Problem requirements:
Show every line of the data that includes the word "jedoch".

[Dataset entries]
Content starts

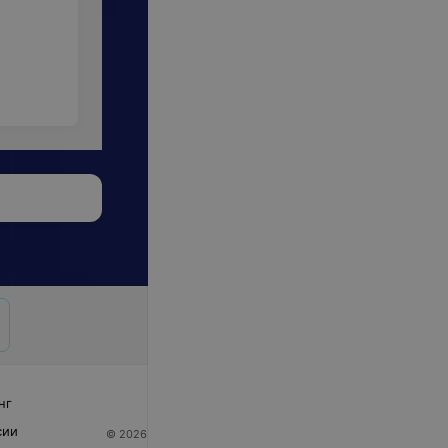
нг
сии
© 2026 ООО «Артокс Лаб», УНП 191700409
| 220012,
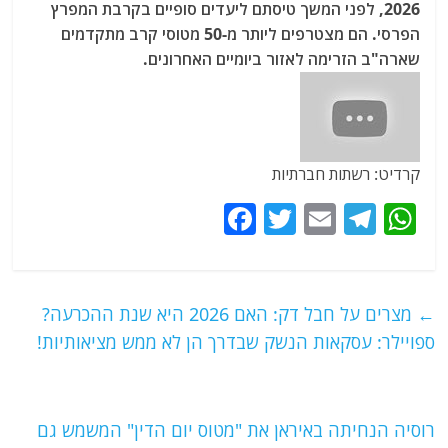
2026, לפני המשך טיסתם ליעדים סופיים בקרבת המפרץ
הפרסי. הם מצטרפים ליותר מ-50 מטוסי קרב מתקדמים
שארה"ב הזרימה לאזור ביומיים האחרונים.
קרדיט: רשתות חברתיות
F
T
E
T
W
a
w
m
el
h
c
itt
ai
e
at
e
er
l
g
s
←
מצרים על חבל דק: האם 2026 היא שנת ההכרעה?
b
ra
A
ספויילר: עסקאות הנשק שבדרך הן לא ממש מציאותיות!
o
m
p
o
p
רוסיה הנחיתה באיראן את "מטוס יום הדין" המשמש גם
k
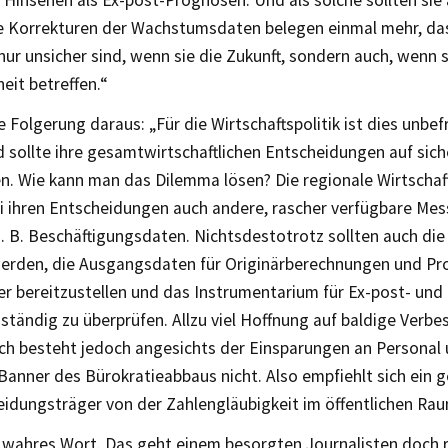
Hinsehen als Ex-post-Prognosen. Und als solche sollten sie
e Korrekturen der Wachstumsdaten belegen einmal mehr, d
nur unsicher sind, wenn sie die Zukunft, sondern auch, wenn s
eit betreffen.“
e Folgerung daraus: „Für die Wirtschaftspolitik ist dies unbef
sollte ihre gesamtwirtschaftlichen Entscheidungen auf siche
en. Wie kann man das Dilemma lösen? Die regionale Wirtschaft
ei ihren Entscheidungen auch andere, rascher verfügbare Me
z. B. Beschäftigungsdaten. Nichtsdestotrotz sollten auch d
werden, die Ausgangsdaten für Originärberechnungen und P
er bereitzustellen und das Instrumentarium für Ex-post- und
tändig zu überprüfen. Allzu viel Hoffnung auf baldige Verb
ch besteht jedoch angesichts der Einsparungen an Personal
Banner des Bürokratieabbaus nicht. Also empfiehlt sich ein
eidungsträger von der Zahlengläubigkeit im öffentlichen Rau
n wahres Wort. Das geht einem besorgten Journalisten doch r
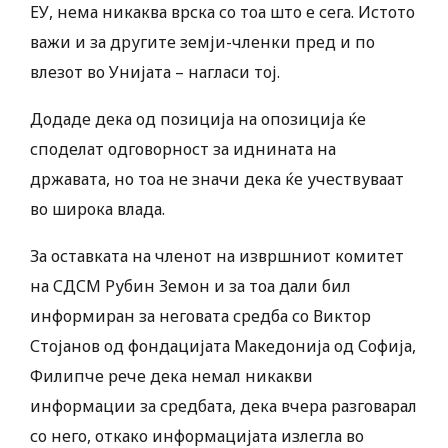
ЕУ, нема никаква врска со тоа што е сега. Истото
важи и за другите земји-членки пред и по
влезот во Унијата – нагласи тој.
Додаде дека од позиција на опозиција ќе
споделат одговорност за иднината на
државата, но тоа не значи дека ќе учествуваат
во широка влада.
За оставката на членот на извршниот комитет
на СДСМ Рубин Земон и за тоа дали бил
информиран за неговата средба со Виктор
Стојанов од фондацијата Македонија од Софија,
Филипче рече дека немал никакви
информации за средбата, дека вчера разговарал
со него, откако информацијата излегла во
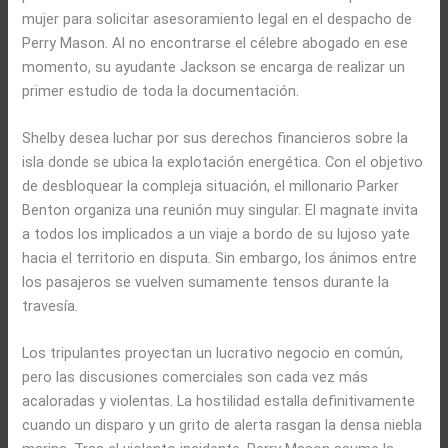
mujer para solicitar asesoramiento legal en el despacho de
Perry Mason. Al no encontrarse el célebre abogado en ese
momento, su ayudante Jackson se encarga de realizar un
primer estudio de toda la documentación.
Shelby desea luchar por sus derechos financieros sobre la
isla donde se ubica la explotación energética. Con el objetivo
de desbloquear la compleja situación, el millonario Parker
Benton organiza una reunión muy singular. El magnate invita
a todos los implicados a un viaje a bordo de su lujoso yate
hacia el territorio en disputa. Sin embargo, los ánimos entre
los pasajeros se vuelven sumamente tensos durante la
travesía.
Los tripulantes proyectan un lucrativo negocio en común,
pero las discusiones comerciales son cada vez más
acaloradas y violentas. La hostilidad estalla definitivamente
cuando un disparo y un grito de alerta rasgan la densa niebla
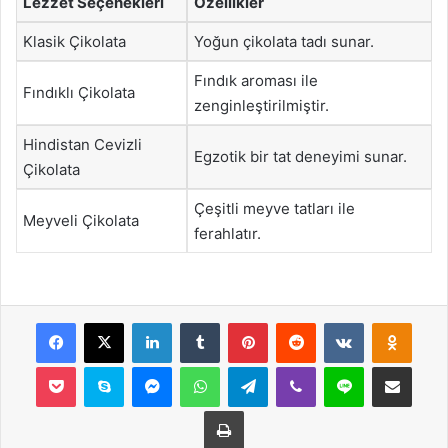
Lezzet Seçenekleri
Özellikler
Klasik Çikolata
Yoğun çikolata tadı sunar.
Fındık aroması ile
Fındıklı Çikolata
zenginleştirilmiştir.
Hindistan Cevizli
Egzotik bir tat deneyimi sunar.
Çikolata
Çeşitli meyve tatları ile
Meyveli Çikolata
ferahlatır.
Facebook
X
LinkedIn
Tumblr
Pinterest
Reddit
VKontakte
Odnok
Pocket
Skype
Messenger
WhatsApp
Telegram
Viber
Line
E-Posta ile payla
Yazdır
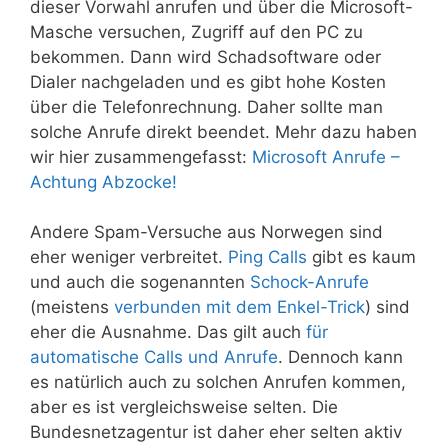
dieser Vorwahl anrufen und über die Microsoft-
Masche versuchen, Zugriff auf den PC zu
bekommen. Dann wird Schadsoftware oder
Dialer nachgeladen und es gibt hohe Kosten
über die Telefonrechnung. Daher sollte man
solche Anrufe direkt beendet. Mehr dazu haben
wir hier zusammengefasst:
Microsoft Anrufe –
Achtung Abzocke!
Andere Spam-Versuche aus Norwegen sind
eher weniger verbreitet.
Ping Calls
gibt es kaum
und auch die sogenannten
Schock-Anrufe
(meistens
verbunden mit dem Enkel-Trick
) sind
eher die Ausnahme. Das gilt auch
für
automatische Calls und Anrufe
. Dennoch kann
es natürlich auch zu solchen Anrufen kommen,
aber es ist vergleichsweise selten. Die
Bundesnetzagentur ist daher eher selten aktiv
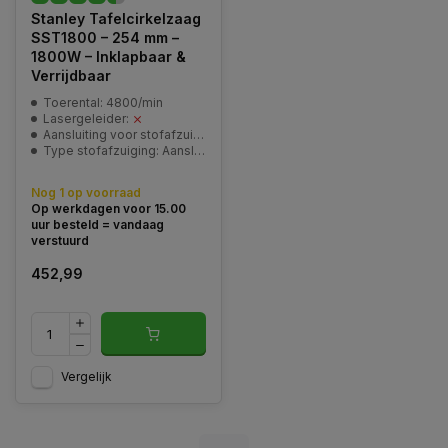
Stanley Tafelcirkelzaag
SST1800 – 254 mm –
1800W – Inklapbaar &
Verrijdbaar
Toerental: 4800/min
Lasergeleider:
Aansluiting voor stofafzuiging:
Type stofafzuiging: Aansluiting voor stofzuiger
Nog 1 op voorraad
Op werkdagen voor 15.00
uur besteld = vandaag
verstuurd
452,99
Vergelijk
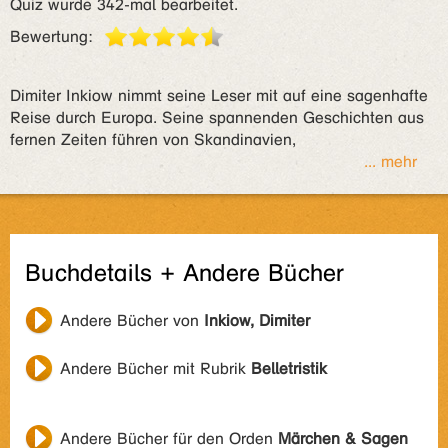
Quiz wurde 342-mal bearbeitet.
Bewertung:
Dimiter Inkiow nimmt seine Leser mit auf eine sagenhafte
Reise durch Europa. Seine spannenden Geschichten aus
fernen Zeiten führen von Skandinavien,
... mehr
Buchdetails + Andere Bücher
Andere Bücher von
Inkiow, Dimiter
Andere Bücher mit Rubrik
Belletristik
Andere Bücher für den Orden
Märchen & Sagen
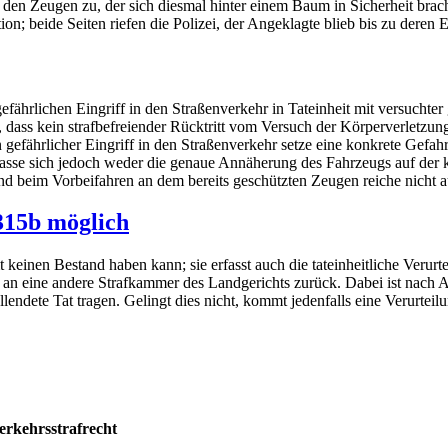
uf den Zeugen zu, der sich diesmal hinter einem Baum in Sicherheit brac
on; beide Seiten riefen die Polizei, der Angeklagte blieb bis zu deren E
fährlichen Eingriff in den Straßenverkehr in Tateinheit mit versuchter
dass kein strafbefreiender Rücktritt vom Versuch der Körperverletzung 
gefährlicher Eingriff in den Straßenverkehr setze eine konkrete Gefahr
 lasse sich jedoch weder die genaue Annäherung des Fahrzeugs auf der 
d beim Vorbeifahren an dem bereits geschützten Zeugen reiche nicht a
315b möglich
 keinen Bestand haben kann; sie erfasst auch die tateinheitliche Verur
an eine andere Strafkammer des Landgerichts zurück. Dabei ist nach An
lendete Tat tragen. Gelingt dies nicht, kommt jedenfalls eine Verurtei
rkehrs­strafrecht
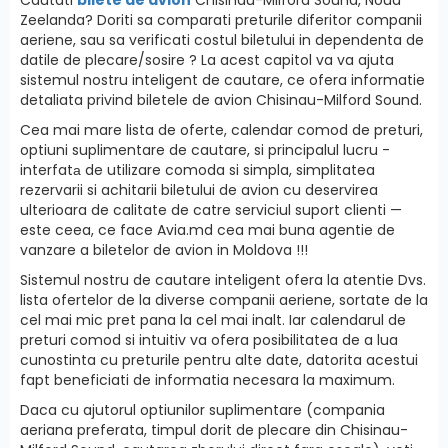
Zeelanda? Doriti sa comparati preturile diferitor companii
aeriene, sau sa verificati costul biletului in dependenta de
datile de plecare/sosire ? La acest capitol va va ajuta
sistemul nostru inteligent de cautare, ce ofera informatie
detaliata privind biletele de avion Chisinau-Milford Sound.
Cea mai mare lista de oferte, calendar comod de preturi,
optiuni suplimentare de cautare, si principalul lucru -
interfatа de utilizare comoda si simpla, simplitatea
rezervarii si achitarii biletului de avion cu deservirea
ulterioara de calitate de catre serviciul suport clienti —
este ceea, ce face Avia.md cea mai buna agentie de
vanzare a biletelor de avion in Moldova !!!
Sistemul nostru de cautare inteligent ofera la atentie Dvs.
lista ofertelor de la diverse companii aeriene, sortate de la
cel mai mic pret pana la cel mai inalt. Iar calendarul de
preturi comod si intuitiv va ofera posibilitatea de a lua
cunostinta cu preturile pentru alte date, datorita acestui
fapt beneficiati de informatia necesara la maximum.
Daca cu ajutorul optiunilor suplimentare (compania
aeriana preferata, timpul dorit de plecare din Chisinau-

Content ends

Result for this task:
ch besteht jedoch angesichts der Einsparungen an Personal
 lasse sich jedoch weder die genaue Annäherung des Fahrzeugs auf der 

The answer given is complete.